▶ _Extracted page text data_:

◇ ◇ ◇

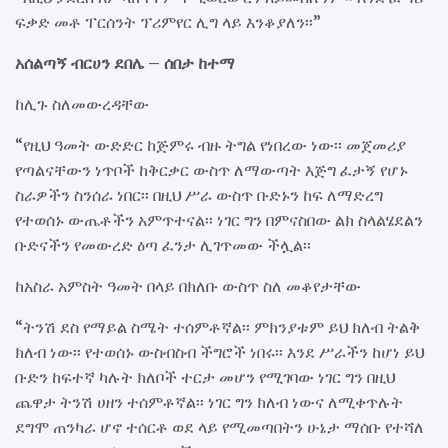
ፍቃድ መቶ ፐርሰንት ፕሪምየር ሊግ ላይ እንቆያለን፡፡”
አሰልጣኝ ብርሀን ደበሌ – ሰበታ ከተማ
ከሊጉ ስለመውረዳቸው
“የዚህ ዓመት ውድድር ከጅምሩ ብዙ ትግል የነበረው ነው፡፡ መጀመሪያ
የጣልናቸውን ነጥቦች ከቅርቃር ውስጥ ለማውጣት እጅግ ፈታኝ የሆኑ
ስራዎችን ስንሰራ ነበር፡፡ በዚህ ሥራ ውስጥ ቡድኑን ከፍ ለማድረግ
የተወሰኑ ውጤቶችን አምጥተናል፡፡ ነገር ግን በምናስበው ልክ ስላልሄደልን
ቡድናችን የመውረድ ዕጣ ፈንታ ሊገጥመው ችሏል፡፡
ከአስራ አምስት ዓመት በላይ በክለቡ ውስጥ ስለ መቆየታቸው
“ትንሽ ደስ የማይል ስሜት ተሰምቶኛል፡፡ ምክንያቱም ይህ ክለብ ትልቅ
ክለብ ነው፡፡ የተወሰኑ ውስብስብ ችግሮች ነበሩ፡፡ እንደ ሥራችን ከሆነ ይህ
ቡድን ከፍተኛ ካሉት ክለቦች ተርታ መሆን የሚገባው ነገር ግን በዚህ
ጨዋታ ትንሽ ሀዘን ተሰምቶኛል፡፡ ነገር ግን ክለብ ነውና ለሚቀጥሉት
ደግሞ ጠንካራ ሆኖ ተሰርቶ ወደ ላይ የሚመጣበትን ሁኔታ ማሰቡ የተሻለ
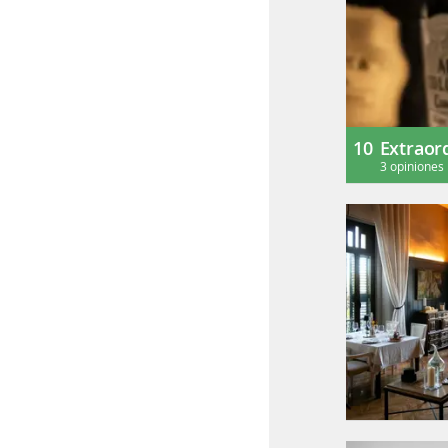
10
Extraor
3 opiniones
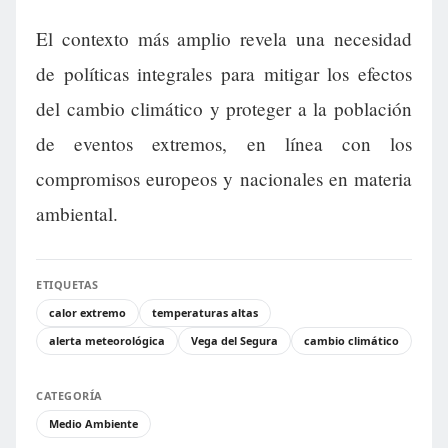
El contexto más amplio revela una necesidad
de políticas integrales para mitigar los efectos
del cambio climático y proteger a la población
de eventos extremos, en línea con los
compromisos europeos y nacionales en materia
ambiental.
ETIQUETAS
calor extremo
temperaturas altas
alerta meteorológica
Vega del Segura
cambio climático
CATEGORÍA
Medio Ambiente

◇ ◇ ◇

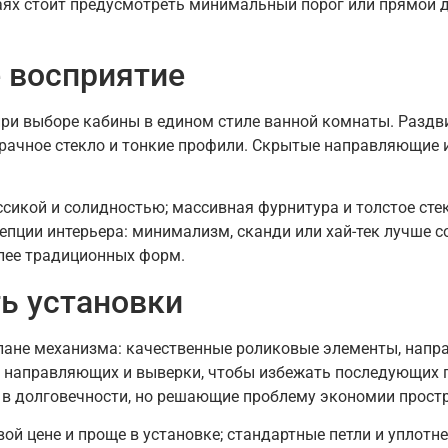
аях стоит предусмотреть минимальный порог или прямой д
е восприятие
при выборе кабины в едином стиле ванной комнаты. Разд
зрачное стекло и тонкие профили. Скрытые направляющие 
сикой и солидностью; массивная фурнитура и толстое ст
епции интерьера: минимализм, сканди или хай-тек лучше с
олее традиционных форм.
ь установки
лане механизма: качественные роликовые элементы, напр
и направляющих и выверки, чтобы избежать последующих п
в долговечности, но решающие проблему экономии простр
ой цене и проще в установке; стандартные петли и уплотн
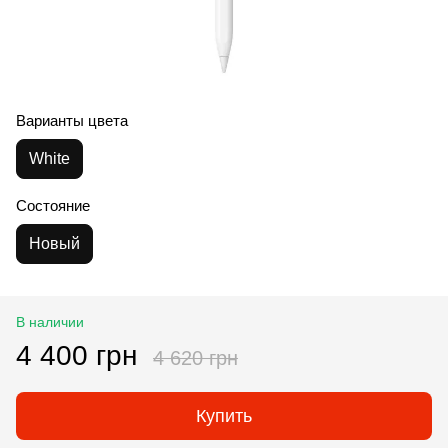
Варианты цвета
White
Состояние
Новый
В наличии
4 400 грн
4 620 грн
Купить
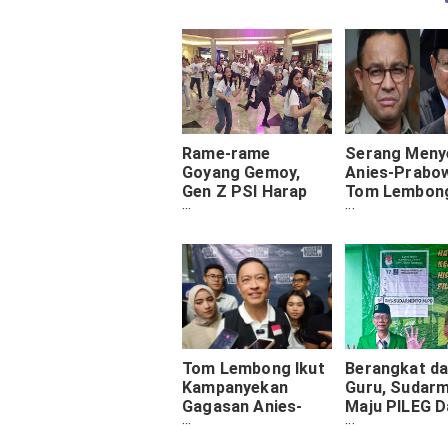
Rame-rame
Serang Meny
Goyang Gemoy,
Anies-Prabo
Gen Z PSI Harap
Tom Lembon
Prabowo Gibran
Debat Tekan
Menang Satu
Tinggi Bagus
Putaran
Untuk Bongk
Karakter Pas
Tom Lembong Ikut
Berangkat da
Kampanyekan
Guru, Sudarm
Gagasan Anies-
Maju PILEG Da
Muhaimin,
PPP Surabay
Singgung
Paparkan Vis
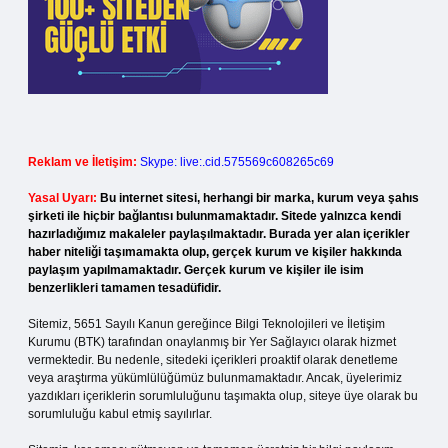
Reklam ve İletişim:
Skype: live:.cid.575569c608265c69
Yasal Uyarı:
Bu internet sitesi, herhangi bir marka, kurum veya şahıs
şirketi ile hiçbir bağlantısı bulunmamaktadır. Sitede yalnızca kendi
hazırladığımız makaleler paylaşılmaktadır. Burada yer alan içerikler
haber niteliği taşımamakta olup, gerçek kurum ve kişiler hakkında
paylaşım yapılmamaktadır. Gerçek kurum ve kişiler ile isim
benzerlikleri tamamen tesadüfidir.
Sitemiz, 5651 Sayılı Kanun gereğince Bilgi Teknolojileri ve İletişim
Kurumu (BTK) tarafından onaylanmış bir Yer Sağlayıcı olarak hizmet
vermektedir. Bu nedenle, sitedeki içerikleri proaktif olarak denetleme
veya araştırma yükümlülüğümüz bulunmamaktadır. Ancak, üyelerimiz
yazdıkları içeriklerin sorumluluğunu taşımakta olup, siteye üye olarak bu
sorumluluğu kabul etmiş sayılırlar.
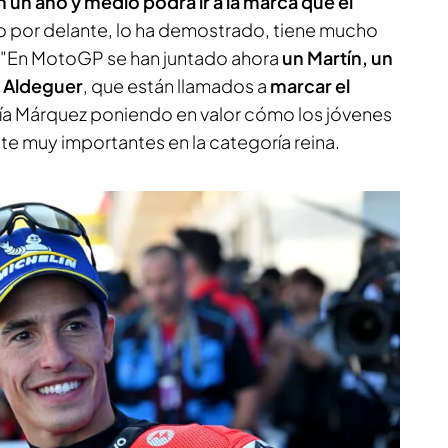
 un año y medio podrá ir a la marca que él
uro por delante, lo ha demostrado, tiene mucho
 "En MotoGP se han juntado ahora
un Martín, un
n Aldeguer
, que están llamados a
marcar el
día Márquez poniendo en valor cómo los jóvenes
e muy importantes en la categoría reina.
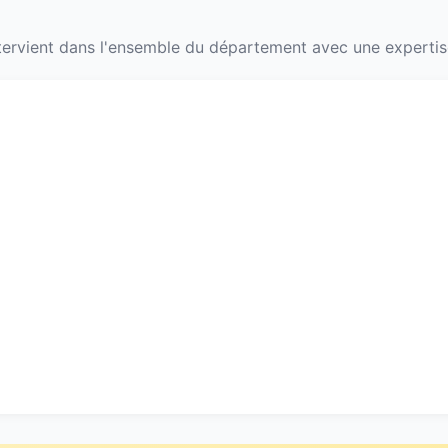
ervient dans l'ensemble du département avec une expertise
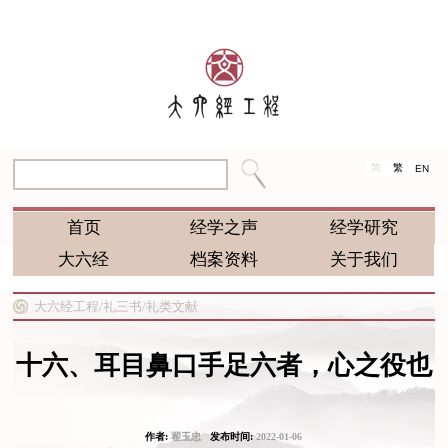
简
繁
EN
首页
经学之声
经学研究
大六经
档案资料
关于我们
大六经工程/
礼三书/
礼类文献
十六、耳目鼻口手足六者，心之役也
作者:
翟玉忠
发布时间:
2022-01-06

◇ ◇ ◇

Looking at the data above, write out exactly the lines that start at the one containing "alerta meteorológica" and end at the one containing "Medio Ambiente"; include both and nothing beyond.

alerta meteorológica
Vega del Segura
cambio climático
CATEGORÍA
Medio Ambiente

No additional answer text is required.